7 LUGLIO 2016 – Non si muove foglia per le celebrazioni del Bimillenario di Publio Ovidio Nasone.

Comune, sodalizi più o meno accreditabili, soloni universitari: tutti sono in attesa dei finanziamenti. Sembra che il Bimillenario non possa trascorrere se non… anticipato da un foraggiamento: sembra di essere all’esatto antipode della cultura, che è occasione di parlare, anche di celebrare, comunque di esercitare la memoria (letteraria, storica, emozionale) di un avvenimento drammatico per la storia della letteratura mondiale: l’ultimo respiro, dalla relegazione del Ponte Eusino, di un grande poeta del contro-potere, ispiratore di altri grandi letterati. Dopo la bocciatura della proposta di legge della sen. Stefania Pezzopane, ora è arrivato il “no” del Ministero della Cultura al programma articolato con una decisione del Commissario al Comune, Guetta.

Siccome, come si dice tra venditori di cammelli, prima bisogna mostrare il denaro, poi si può vedere il cammello, tutte le “grandi produzioni” di eventi pubblici hanno chiuso le persiane e vanno in depressione al solo pensiero che il Bimillenario di Ovidio possa non ungere i meccanismi delle celebrazioni.
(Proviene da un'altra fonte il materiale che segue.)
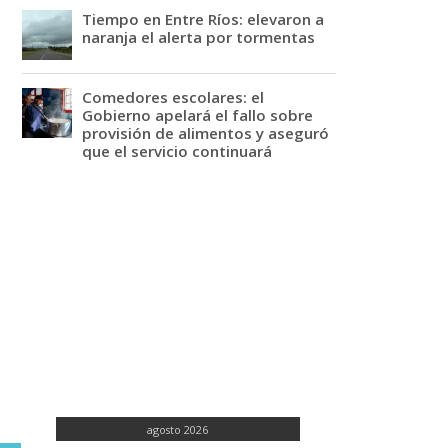
Tiempo en Entre Ríos: elevaron a
naranja el alerta por tormentas
Comedores escolares: el
Gobierno apelará el fallo sobre
provisión de alimentos y aseguró
que el servicio continuará
agosto 2026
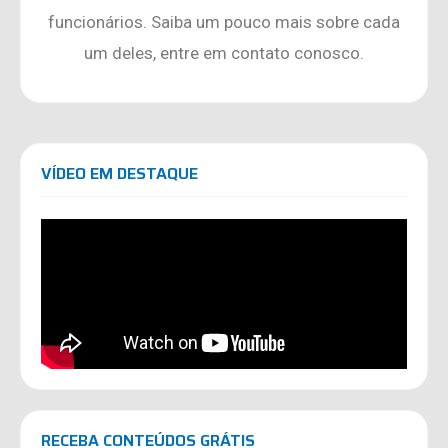
funcionários. Saiba um pouco mais sobre cada
um deles, entre em contato conosco.
VÍDEO EM DESTAQUE
RECEBA CONTEÚDOS GRÁTIS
E adesso assistiamo alla sequela di comunicati tesi a condannare le ingrate risposte di chi, diamine, i soldi doveva metterli a disposizione a prescindere dalla qualità dei programmi., forse magari solo per gli apparentamenti politici e personali.
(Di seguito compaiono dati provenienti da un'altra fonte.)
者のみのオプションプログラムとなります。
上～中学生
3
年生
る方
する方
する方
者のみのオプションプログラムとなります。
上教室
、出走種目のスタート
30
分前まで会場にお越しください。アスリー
Ma un Bimillenario Ovidio lo avrà; e comincerà subito. Il 20 agosto i temi del Vate saranno l’anima dello spettacolo “Tempeste”, allestito dal “Teatro Natura” di Sista Bramini, del quale già abbiamo scritto molte volte su questo sito, perché è l’unica compagnia ad aver privilegiato le opere di Ovidio pur non essendo legata al territorio e, anzi, è impegnata in allestimenti in tutta Europa, dai “Miti d’acqua” ai “Miti di stelle”.

L’organizzazione è proprio del “Vaschione”, che per questa e per altre iniziative non ha chiesto soldi a nessuno, men che meno ha subordinato l’accensione delle simboliche luci del Bimillenario ai finanziamenti pubblici.